# Export the standardized anomalies and hotter drought fingerprint data to local, as well as normal PDSI data & forest mask

Run 02_hotter_drought.ipynb first to generate the hotter drought data and export to GEE asset

Note that you will need to put an activated Google Service account JSON file in the 'config/secrets/' directory.



In [2]:
import os
import shutil
import tempfile
import time
import random
import contextlib
from concurrent.futures import ThreadPoolExecutor, as_completed

import ee
import rioxarray as rxr
from rioxarray.merge import merge_arrays
from google.oauth2 import service_account
from googleapiclient.discovery import build
from googleapiclient.http import MediaIoBaseDownload

from find_set_root import find_set_project_root
PROJECT_ROOT = find_set_project_root()
print(f"Project root found at: {PROJECT_ROOT}")
import utils.general_functions as ugf


DIR_RAW = os.path.join(PROJECT_ROOT, 'data', 'raw')
DIR_DERIVED = os.path.join(PROJECT_ROOT, 'data', 'derived')
DIR_SECRETS = os.path.join(PROJECT_ROOT, 'config', 'secrets')
ugf.dir_ensure([DIR_RAW, DIR_DERIVED, DIR_SECRETS])
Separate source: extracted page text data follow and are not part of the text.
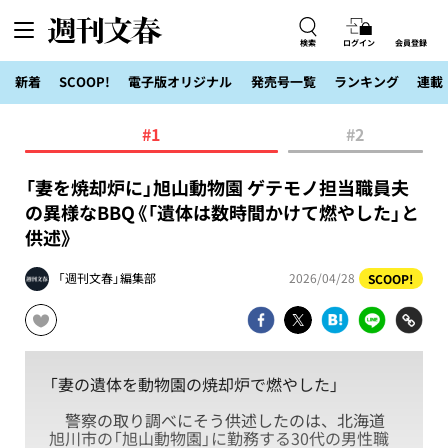
検索
ログイン
会員登録
新着
SCOOP!
電子版オリジナル
発売号一覧
ランキング
連載
#1
#2
「妻を焼却炉に」旭山動物園 ゲテモノ担当職員夫
の異様なBBQ《「遺体は数時間かけて燃やした」と
供述》
「週刊文春」編集部
2026/04/28
SCOOP!
「妻の遺体を動物園の焼却炉で燃やした」
警察の取り調べにそう供述したのは、北海道
旭川市の「旭山動物園」に勤務する30代の男性職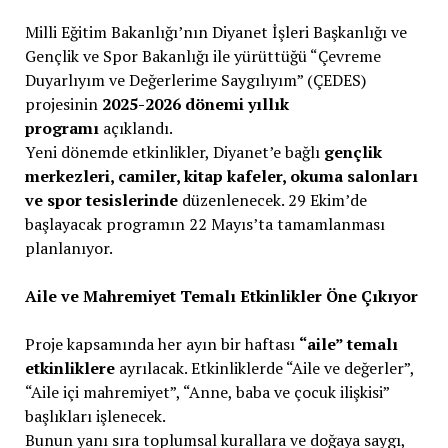
Milli Eğitim Bakanlığı’nın Diyanet İşleri Başkanlığı ve
Gençlik ve Spor Bakanlığı ile yürüttüğü “Çevreme
Duyarlıyım ve Değerlerime Saygılıyım” (ÇEDES)
projesinin
2025-2026 dönemi yıllık
programı
açıklandı.
Yeni dönemde etkinlikler, Diyanet’e bağlı
gençlik
merkezleri, camiler, kitap kafeler, okuma salonları
ve spor tesislerinde
düzenlenecek. 29 Ekim’de
başlayacak programın 22 Mayıs’ta tamamlanması
planlanıyor.
Aile ve Mahremiyet Temalı Etkinlikler Öne Çıkıyor
Proje kapsamında her ayın bir haftası
“aile” temalı
etkinliklere
ayrılacak. Etkinliklerde “Aile ve değerler”,
“Aile içi mahremiyet”, “Anne, baba ve çocuk ilişkisi”
başlıkları işlenecek.
Bunun yanı sıra toplumsal kurallara ve doğaya saygı,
#Prepare to use Earth Engine
ee.Authenticate()
ee.Initialize(project = 'ee-tymc5571-multi-disturbance')



############################
# USER-SET SERVICE FILE, YEARS, and AOI
############################
SERVICE_FILE = os.path.join(DIR_SECRETS, 'ee-tymc5571-goodfire-72076a6632b5.json')

FIRST_YEAR = 2000
LAST_YEAR = 2020

states = ee.FeatureCollection('TIGER/2018/States')
western_states_names = [
    'Washington', 'Oregon', 'California', 'Idaho', 'Nevada', 'Montana',
    'Wyoming', 'Utah', 'Colorado', 'Arizona', 'New Mexico'
]
aoi = states.filter(ee.Filter.inList('NAME', western_states_names))

Project root found at: C:\Users\tymc5571\dev\forest-disturbance-stack-v3
✅ Directory already exists: C:\Users\tymc5571\dev\forest-disturbance-stack-v3\data\raw
✅ Directory already exists: C:\Users\tymc5571\dev\forest-disturbance-stack-v3\data\derived
✅ Directory already exists: C:\Users\tymc5571\dev\forest-disturbance-stack-v3\config\secrets


In [3]:
# FUNCTIONS

def remove_to_bands_append(image):
    """
    Renames bands in the input Earth Engine Image by removing the first part
    (before the first underscore) from each band name.

    Args:
        image (ee.Image): The input image.

    Returns:
        ee.Image: The image with renamed bands.
    """
    old_names = image.bandNames()
    new_names = old_names.map(lambda name: ee.String(name).split('_').slice(1).join('_'))
    return image.rename(new_names)

def toBands_with_projection(collection):
    collection = ee.ImageCollection(collection)
    image = collection.toBands()
    reference_img = ee.Image(collection.first())
    return image.setDefaultProjection(reference_img.projection())

# Define the functions to compute annual and summer terraclimate means
def annual_terraclimate_image(index, years):

    def annual_terraclimate_images(year):
        year = ee.Number(year)
        mean_image = terraclimate \
            .filter(ee.Filter.calendarRange(year, year, 'year')) \
            .select(index) \
            .mean() \
            .rename(ee.String(index).cat('_annual_').cat(year.format('%d')))
        return mean_image

    annual_images = years.map(annual_terraclimate_images)
    annual_collection = ee.ImageCollection(annual_images)
    #annual_image = annual_collection.toBands()
    annual_image = toBands_with_projection(annual_collection)
    annual_image = remove_to_bands_append(annual_image)
    return(annual_image)



def _download_file_from_drive(file_id, file_name, temp_dir, service_account_file):
    try:
        # Authenticate service account
        SCOPES = ['https://www.googleapis.com/auth/drive.readonly']
        credentials = service_account.Credentials.from_service_account_file(
            os.path.abspath(service_account_file), scopes=SCOPES
        )
        service = build('drive', 'v3', credentials=credentials)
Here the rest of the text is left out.